Mein erster Beitrag für »Konkret« hat mir auch gleich den meisten Ärger eingebracht: nicht von irgendwelchen Reaktionären, sondern von zwei damals sehr renommierten Kollegen – Wiglaf Droste und Robert Gernhardt. Der Artikel erschien im April 1996 und war ein Nachdruck eines Vortrags, den ich im Januar im Rahmen der »Marburger Komiktage« gehalten hatte. Unter dem Titel »Nützliche Empörung«, beschäftigte ich mich, der ich bis kurz zuvor Redakteur der Satirezeitschrift »Titanic« gewesen war, mit den Beiträgen dieses Magazins, die aufgrund von juristischen Interventionen verboten worden waren. Dabei widersprach ich der These Robert Gernhardts, der in der »FAZ« behauptet hatte, dass nur noch »mittelgroße Städte und umstrittene Wirtschaftszweige« juristisch gegen Satire vorgehen würden, und belegte das en détail. Auch Droste, dessen Lesungen damals immer wieder von Autonomen gesprengt wurden, weil sie ihm vorwarfen, den Missbrauch von Kindern zu verharmlosen, wurde von mir kritisiert. Ich verteidigte Wiglaf zwar gegen den absurden Vorwurf der Autonomen, befand aber auch, dass er diesen Leuten die Arbeit erleichtere, wenn er sie in CDU-Manier als Faschisten bezeichnete.

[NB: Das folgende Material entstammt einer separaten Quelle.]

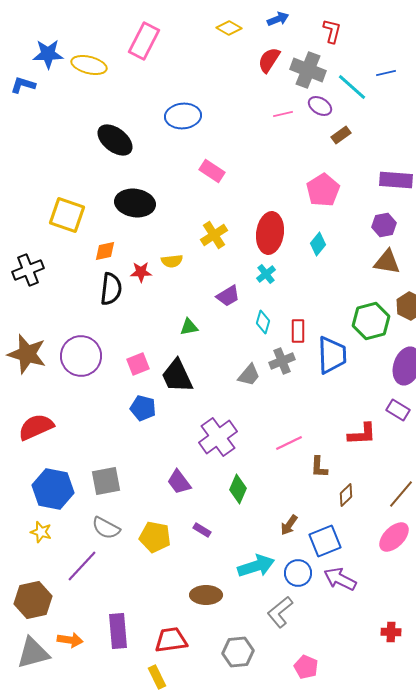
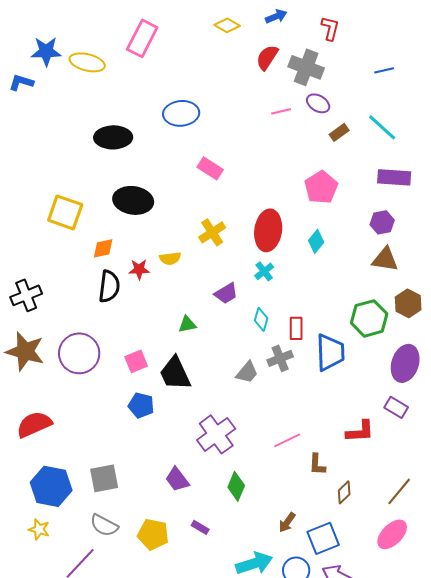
cyan line: (352, 87) -> (382, 127), moved
black ellipse: (115, 140) -> (113, 137), turned -39
black cross: (28, 270) -> (26, 295), moved

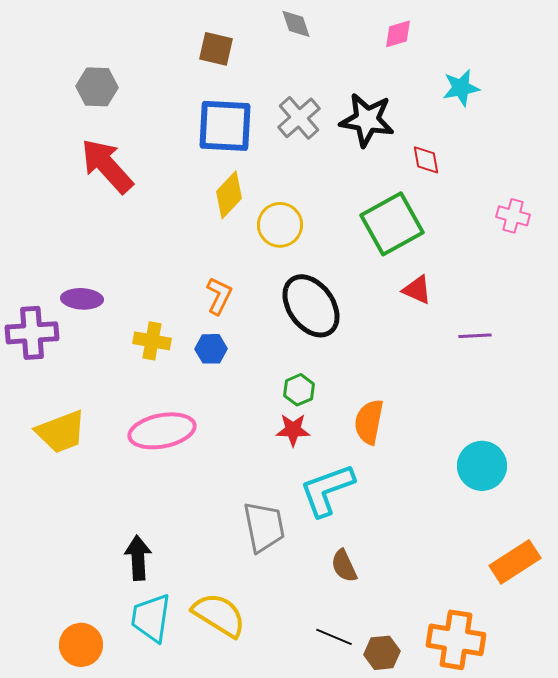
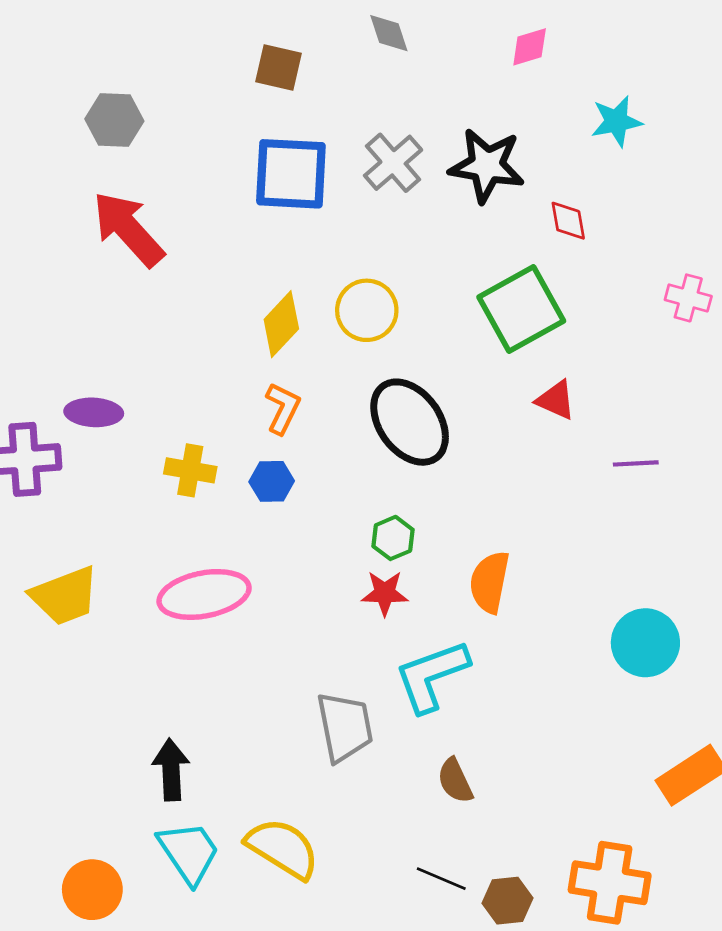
yellow diamond: (229, 195) -> (281, 324), moved
cyan trapezoid: (151, 618) -> (189, 852), turned 138

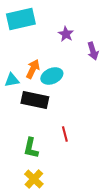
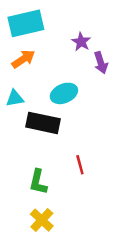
purple arrow: (93, 51) -> (101, 63), moved
orange arrow: (33, 69) -> (23, 59), moved, turned 30

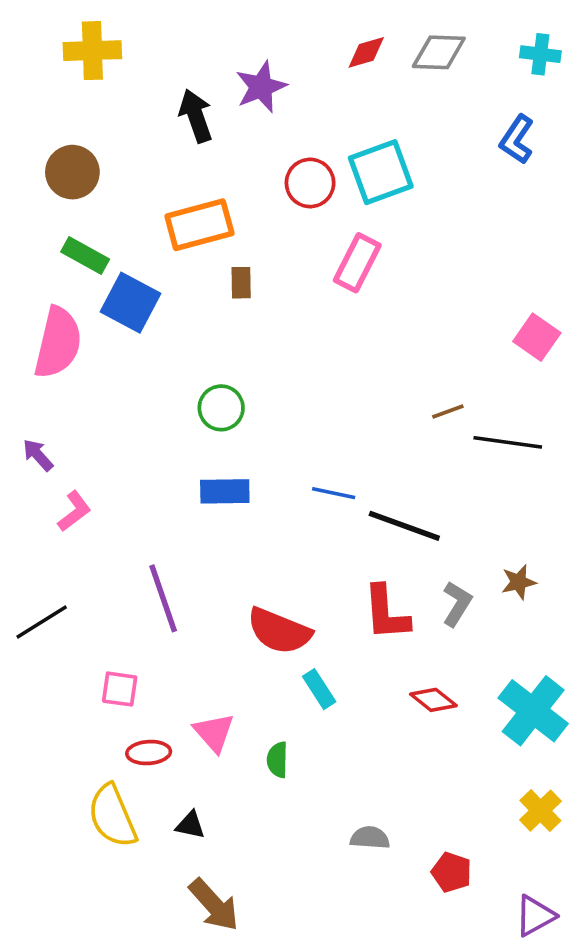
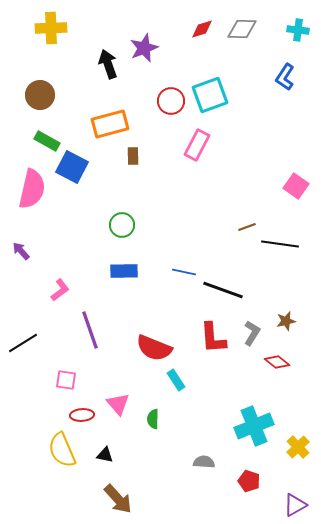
pink L-shape: (74, 511) -> (60, 290), moved
red diamond: (433, 700) -> (277, 362), moved
cyan cross: (533, 711) -> (254, 426), moved, turned 30

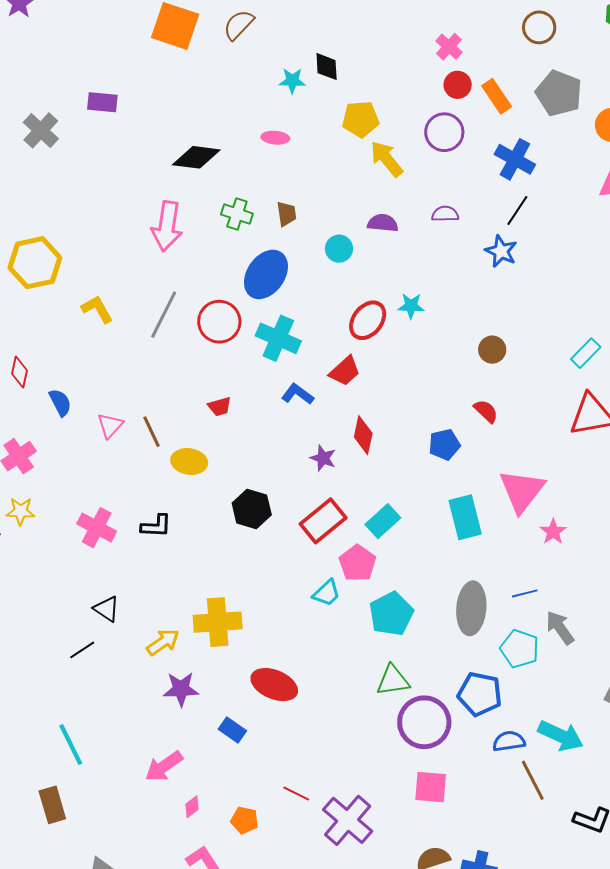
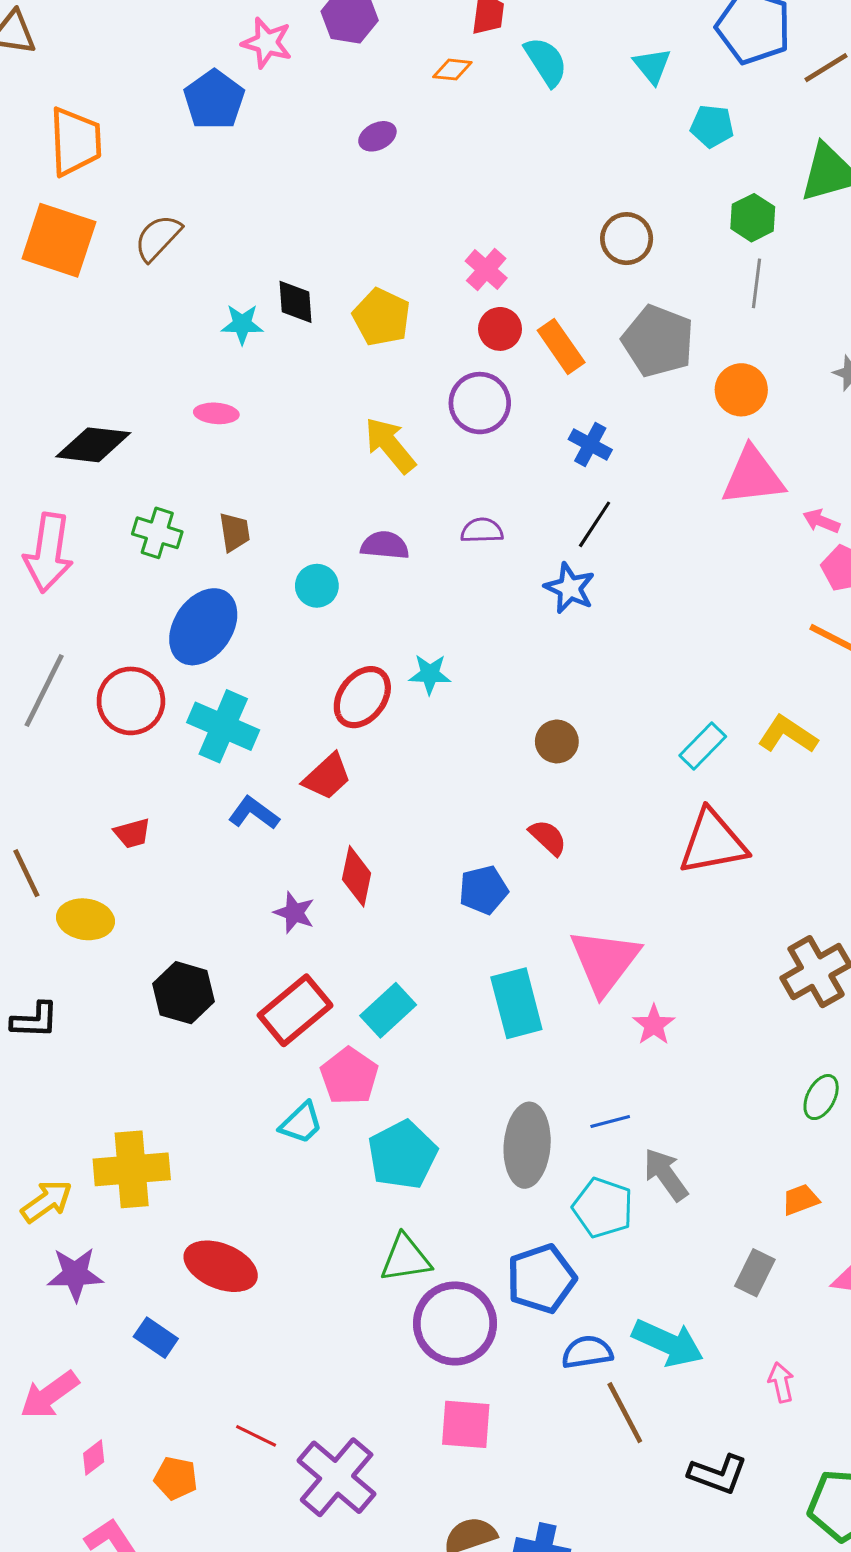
yellow pentagon: (361, 119) -> (381, 317), moved, turned 30
blue cross: (515, 159) -> (590, 445), size x0.7
blue pentagon: (480, 694) -> (541, 1279), turned -30

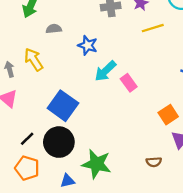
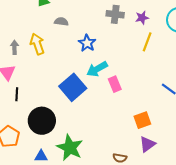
yellow line: (153, 28) -> (147, 42), turned -66
blue square: (63, 106) -> (73, 87), moved
black line: (27, 139) -> (17, 94), moved, turned -56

Beide Koryphäen nahmen mir meine Kritik recht übel. Gernhardt nahm mich auf einer Frankfurter Party fast eine Stunde lang ins Gebet. So etwas wie in »Konkret«, meinte er, könnte ich gerne mit Rechten machen, aber nicht mit Leuten »aus unseren Kreisen«, also ihm. Droste intervenierte gegen meinen Text, als er in einem Sammelband zu den Komiktagen nochmals nachgedruckt werden sollte. Wenn Herausgeber Nils Folckers meinen kritischen Passus über ihn nicht streiche, liefere er keinen Beitrag für das Buch. Folckers strich nicht und Droste blieb bei seinem Verzicht.

Ich staunte zunächst nicht schlecht über die vehementen Reaktionen meiner Kollegen. Wenig später verwandelte sich das Staunen in Begeisterung: So viel, dachte ich, kann man also mit einem einzigen »Konkret«-Beitrag bewegen. Also blieb ich der Zeitschrift als Autor treu. Allerdings hat keiner meiner Artikel je wieder eine solche Betroffenheit hervorgerufen. Ein Grund für den Niedergang des Blatts?  Christian Y. Schmidt

Nur bedingt sexy

Ich hatte gerade erst angefangen zu studieren, da entdeckte ich bei einem meiner Freunde einen Stapel alter Magazine in der Ecke. Er klärte mich auf: Die Hefte, darunter einige »Konkret«-Ausgaben aus den 70ern, stammten aus dem Nachlass eines berüchtigten, kürzlich verstorbenen Onkels.

Fasziniert blätterte ich mich durch den Stapel und lernte eine »Konkret« kennen, die irgendwie anders war als das Magazin, das ich immer wieder am Kiosk kaufte. Statt unliebsamer Politiker blickten mich nackte Frauen von der Titelseite an, in den Heften fand ich schlüpfrige Geschichten, eindringliche Warnungen vor dem Konzept Ehe und bisweilen irritierende Kontakt-Anzeigen lüsterner Linker. Eine der Ausgaben ist jetzt in einem Ordner in meinem Schrank: »Was einem beim Bumsen passieren kann« und »Die neuen Juden: Jetzt sind die Linken dran« lauten die beiden Titelstorys – sorgsam auf dem Cover platziert, ohne die Brüste zu verdecken.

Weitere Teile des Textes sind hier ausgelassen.